479. ‘Stand and Deliver!’, by Adam & The Ants

I’ve just realised something… The eighties have finally begun. 1980 was full of stars – Blondie, Bowie, ABBA and ELO – but they were stars from the seventies. Our recent number ones have introduced us to some brand new stars, huge names of the early ‘80s: Shakin’ Stevens, Bucks Fizz and now, biggest of all, Adam Ant.

Stand and Deliver, by Adam & The Ants (their 1st of two #1s)

5 weeks, 3rd May – 7th June 1981

Punk, New-Wave and something else collide here. What that something is I couldn’t say… but it is very new and very thrilling. And very eighties. It’s frantic – there are horns, sound effects, nonsense chanting, and a band dressed as eighteenth century highwaymen… As I said in my last post, glam is back, baby!

I’m the dandy highwayman, That you’re too scared to mention, I spend my cash on looking flash, And grabbing your attention… It’s a statement of intent, this record: a war-cry to kids across the land to ditch old-folks’ fashions, to slap chunky blocks of make-up on their faces, and join the insect nation… It’s the sort of song your nan would have screwed her face to during TOTP, wondering just what was wrong with young folk these days.

There’s a bit of everything here. We go from the verses, in which Adam Ant sounds like Ray Davies trying his hand at rapping, to a Shadows-esque surf-rock solo with monkish chanting for backing. And the main hook is a killer: Stand and deliver, Your money or your life… And I mean literally a killer – it’s what Dick Turpin would have shouted back in his heyday. Meanwhile, the music video – we need more and more often to start referencing the videos for #1 singles now – sees Adam and his band holding up carriages full of uncool types clutching their lame records. Rather than robbing them, he shows how terrible they look in his foppish, handheld mirror.

It’s certainly a breath of fresh air, and there’s a feeling of a new musical order starting to assert itself. And there’s a great pop song here, underneath all the frippery (that’s a nice way to sum up the entire 1980s, to be honest). Adam and the Ants hadn’t appeared out of nowhere, though – they had been around since 1977, and had been scoring Top 10 hits for a year or so before this smash.

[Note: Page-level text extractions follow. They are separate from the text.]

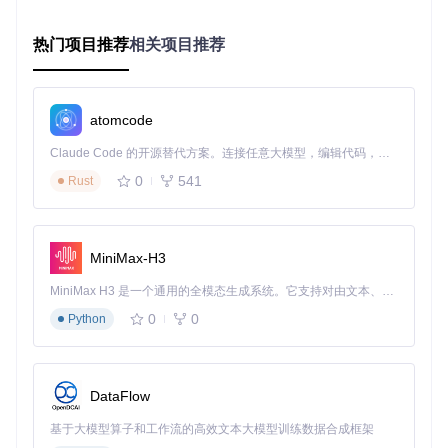
Steam工作坊连接授权
初始模组扫描与分类
热门项目推荐
相关项目推荐
💡 安装提示：建议将启动器安装在非系统盘（如D:\Games\A
ML），避免因UAC权限问题导致配置无法保存。
三、掌握核心功能：从基础操作到高级应用
atomcode
构建个性化模组分类系统
Claude Code 的开源替代方案。连接任意大模型，编辑代码，运行命令，自动验证 — 全自动执行。用 Rust 构建，极致性能。 ｜ An open-source alternative to Claude Code. Connect any LLM, edit code, run commands, and verify changes — autonomously. Built in Rust for speed. Get Started
0
541
Rust
高效管理模组的第一步是建立合理的分类体系：
创建自定义分类
MiniMax-H3
点击"分类管理"按钮
新增分类如"战术强化"、"视觉优化"、"新内容"
MiniMax H3 是一个通用的全模态生成系统。它支持对由文本、图像、视频和音频组成的多模态上下文进行统一理解，并能生成分辨率高达 2K、时长可达 15 秒的带原生立体声音频的视频。得益于面向任务泛化的系统设计，H3 在预训练阶段就已具备广泛的多模态上下文理解与生成能力，能够出色地执行复杂的多模态指令。
设置分类颜色标签便于识别
0
0
Python
智能筛选与搜索
使用顶部搜索框按名称快速定位
通过状态筛选（已启用/已禁用/更新可用）
DataFlow
按分类标签批量筛选模组
基于大模型算子和工作流的高效文本大模型训练数据合成框架
配置方案管理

And a ‘smash’ it was. ‘Stand and Deliver’ entered at #1, which means the band were at the same level of popularity as The Jam and The Police. Plus its five-week run at the top is the longest of the decade so far. They were a band that burned brightly, but briefly, and they and their charismatic leader will be back with a couple more equally manic chart-toppers in pretty soon.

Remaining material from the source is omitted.